Ezekiel Elliott experienced soreness in his hips after 86 touches in three games over 12 days. The Cowboys aren’t worried about his workload, which has him on pace for 384 touches for the season.
They plan on riding their workhorse the rest of the season.
“His workload has been what we expect it to be,” Cowboys offensive coordinator Scott Linehan said. “He’s one of the kind of rare guys who can do that week in and week out, and we’ve got to continue with that. He’s doing a great job of honing in all three downs. He plays a lot of snaps for us. It’s obviously a testament to him getting himself physically and mentally ready to do that. I think when we hand the ball to him, good things happen. We always seem to stay in front of the chains with him. Some of his best runs are 2- and 3-yard carries. I think he’s just being Zeke.”

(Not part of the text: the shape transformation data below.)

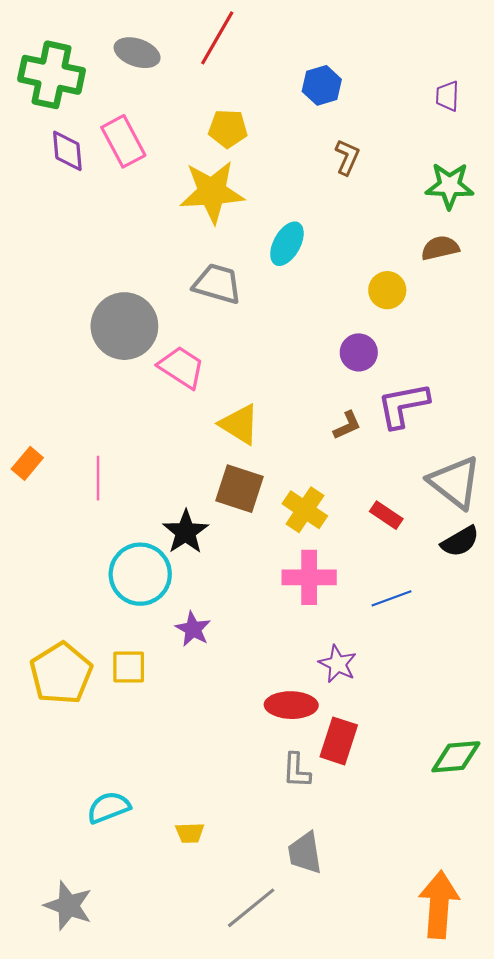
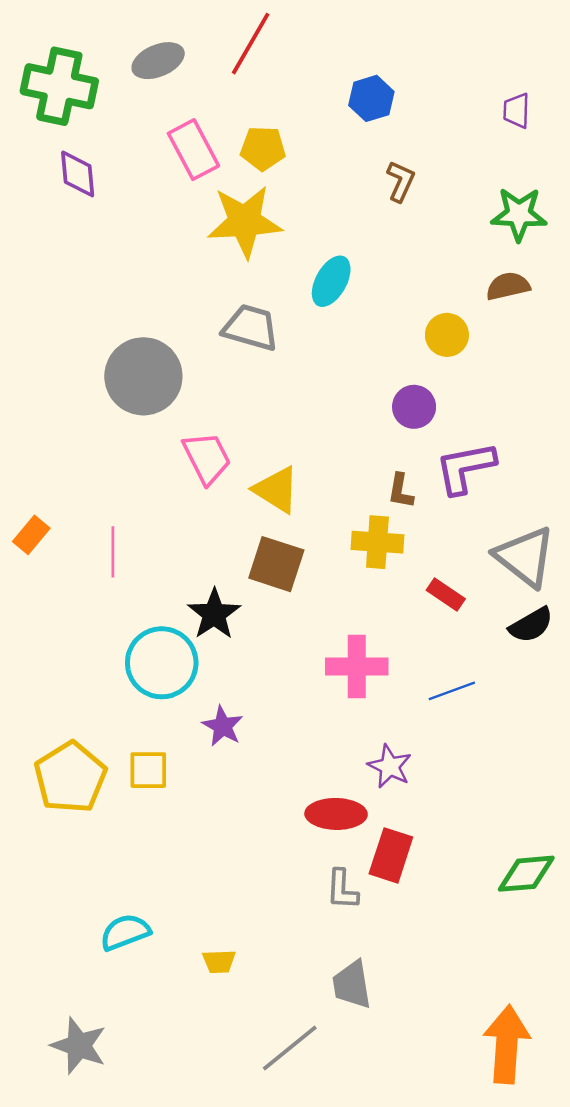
gray ellipse: (137, 53) -> (158, 61), turned -42
pink rectangle: (123, 141) -> (193, 150), moved
pink trapezoid: (181, 367) -> (207, 458), moved, turned 30
brown L-shape: (347, 425) -> (401, 491), turned 124
yellow cross: (305, 510) -> (377, 542), moved, turned -30

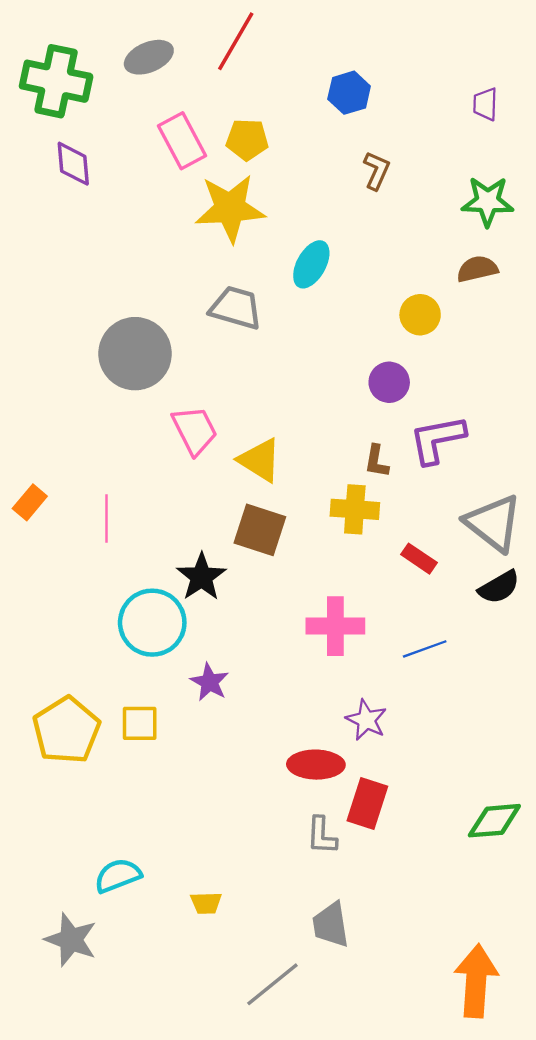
gray star: (79, 1046) -> (71, 940), moved

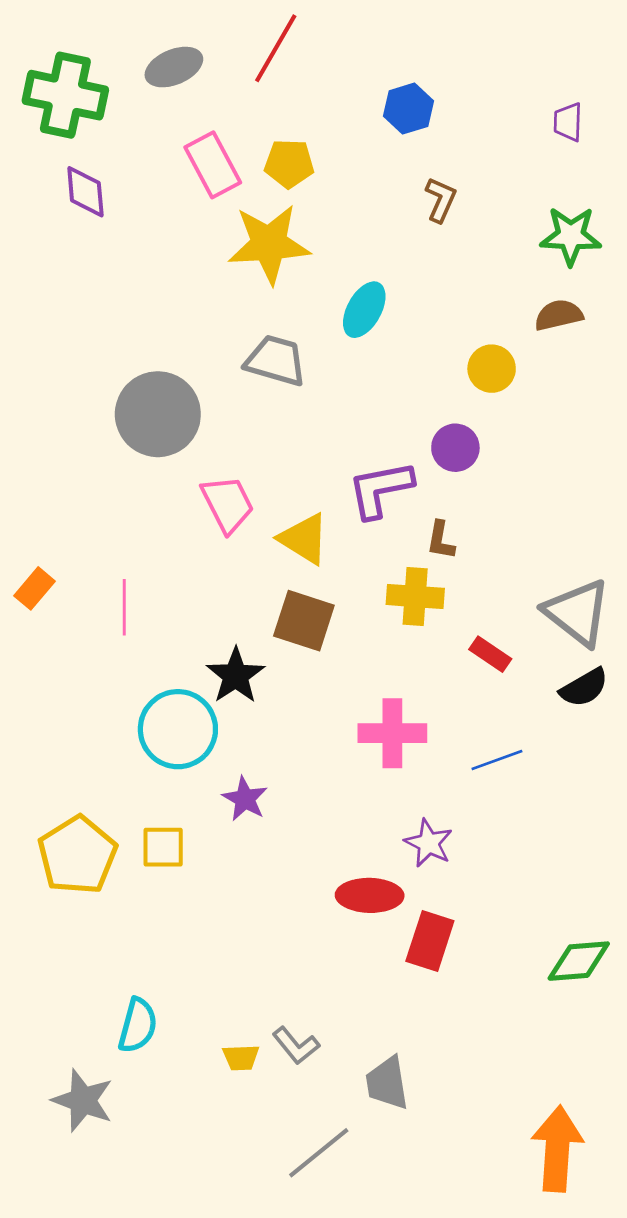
purple L-shape: (437, 439) -> (380, 489), moved
gray L-shape: (322, 836) -> (296, 1046), moved, turned -42
cyan semicircle: (118, 876) -> (138, 1025), turned 126

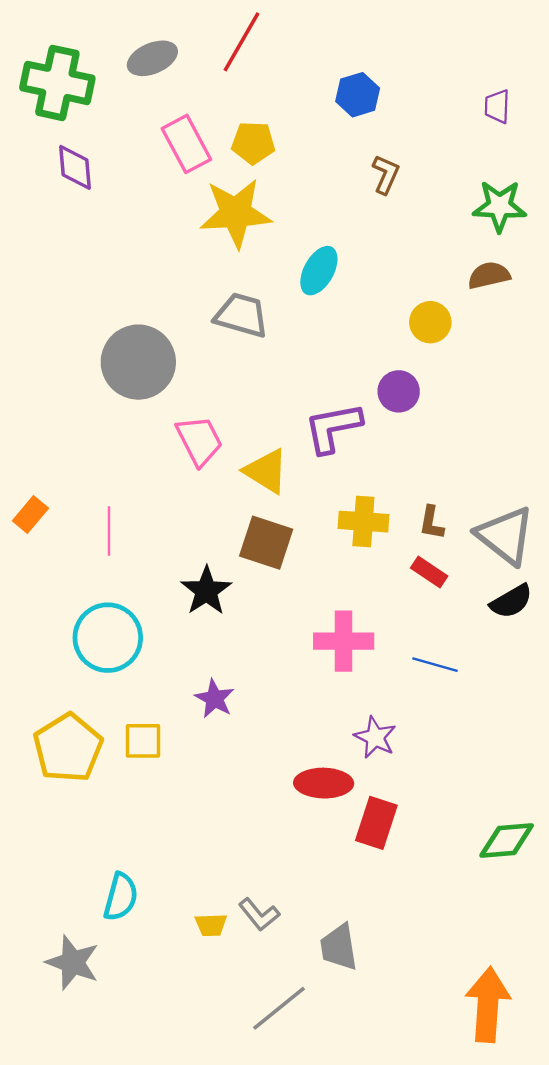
brown L-shape: (441, 540) -> (431, 523), moved
cyan circle: (178, 729) -> (108, 638), moved
blue line: (497, 760) -> (435, 665), turned 36

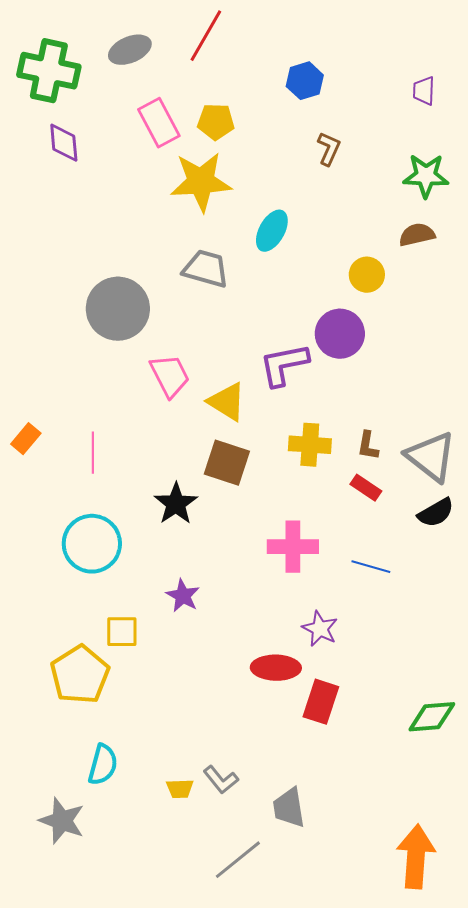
purple circle: (399, 391) -> (340, 334), size x1.4
yellow pentagon: (68, 748) -> (80, 675), moved

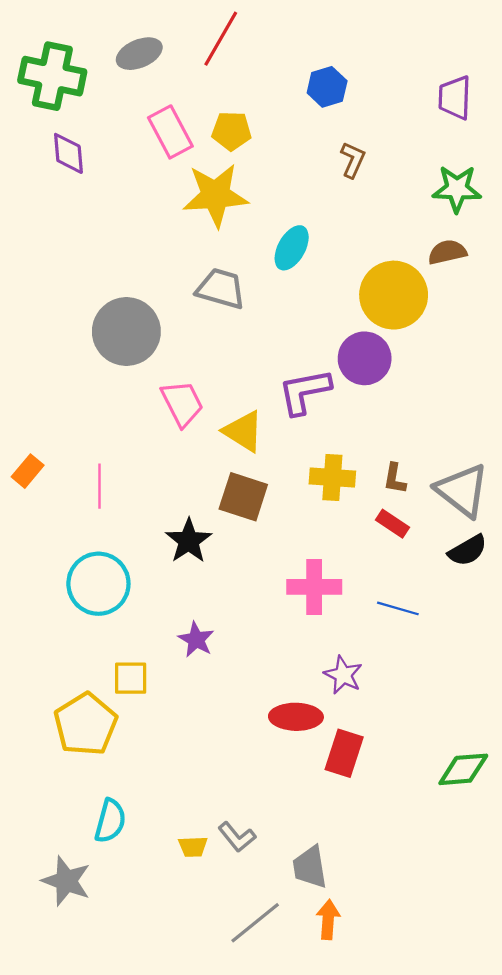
purple trapezoid: (424, 91) -> (455, 98), size x1.4
yellow circle: (367, 275) -> (394, 295), size x1.8
orange arrow: (416, 857) -> (328, 920), moved, size x0.6

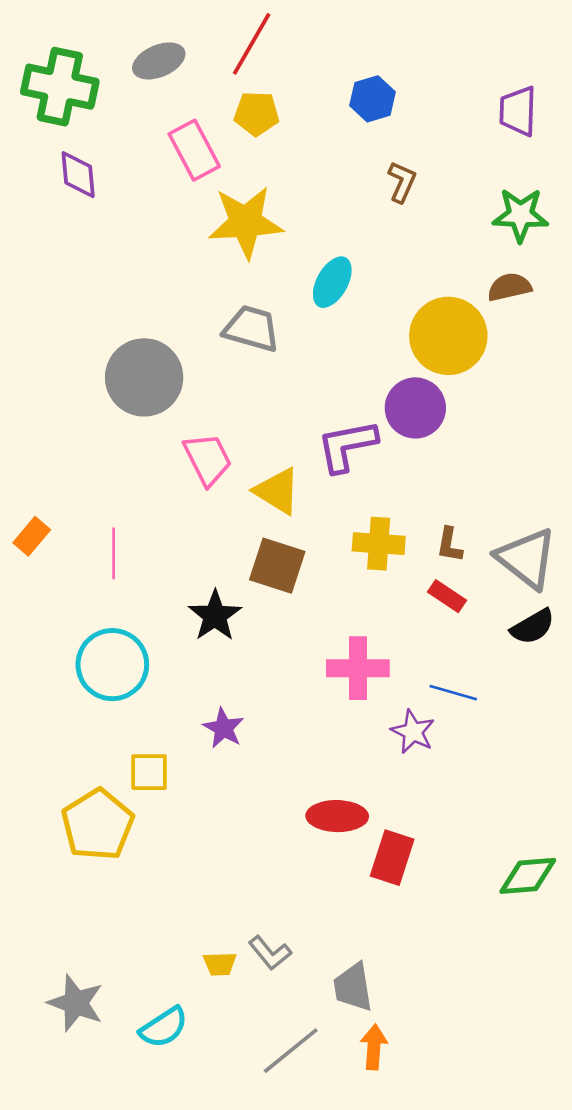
yellow pentagon: (232, 131) -> (257, 114), moved
purple star: (343, 675) -> (413, 732), moved
cyan semicircle: (110, 821) -> (164, 1027), moved, turned 42

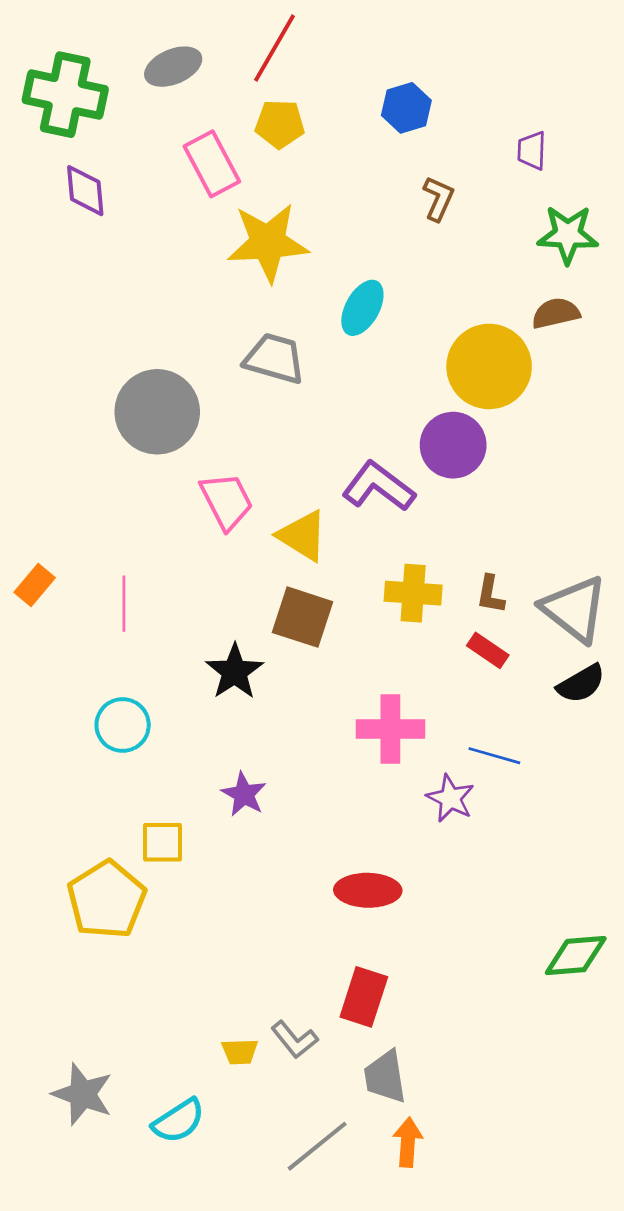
purple trapezoid: (518, 111) -> (532, 151), moved, size x0.7
purple L-shape: (347, 446) -> (378, 486), turned 48
cyan circle: (112, 665) -> (123, 725), size x0.7
red rectangle: (392, 858) -> (364, 997), moved

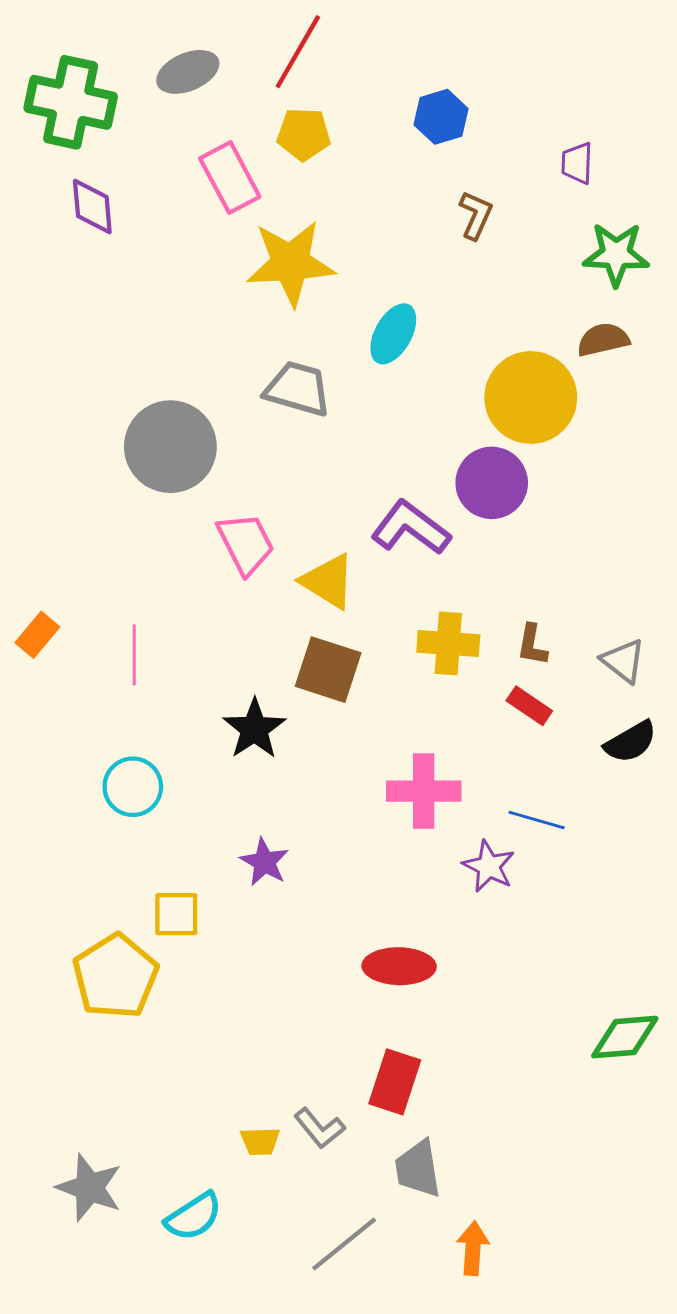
gray triangle: (574, 609) -> (623, 661), size x0.6
orange arrow: (408, 1142) -> (473, 1248), moved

Elliott’s 86 touches were the second-most in a three-game span in his career. He gained 531 total yards from scrimmage, the most in a three-game span in his career.
Cowboys coach Jason Garrett revealed last week Elliott has lost weight since the season started, helping the running back’s endurance.
“I just see the way he takes care of himself all week long and then it pays off on Sunday just the way he prepares, the way he takes care of his body,” quarterback Dak Prescott said. “As y’all have discussed, what he’s done with his weight and just being healthy. He’s making sure that he’s able to go take those 30 carries and be his best on all 30 carries and even when the ball’s not in his hands, what he provides for this offense is just a product of what he does all week long.”
Elliott had 354 total touches as a rookie two years ago when he led the league in rushing with 1,631 yards on 322 carries, but the Cowboys are using him more in the passing game, increasing his touches.
It is not unusual for Linehan and the Cowboys, though. DeMarco Murray had 449 total touches, including 392 rushing attempts in 2014 when he led the league in rushing.
Elliott, like Murray, can handle it because he has prepared to handle it.
“He had a lot of snaps his rookie year and when he played last year,” Linehan said. “But now he’s producing in the passing game more so he’s amped up his contribution touches, and the guy is still his best when we get in that fourth quarter. So to be able to play that many snaps and handle the workload that we ask says a lot about his mental and physical conditioning.”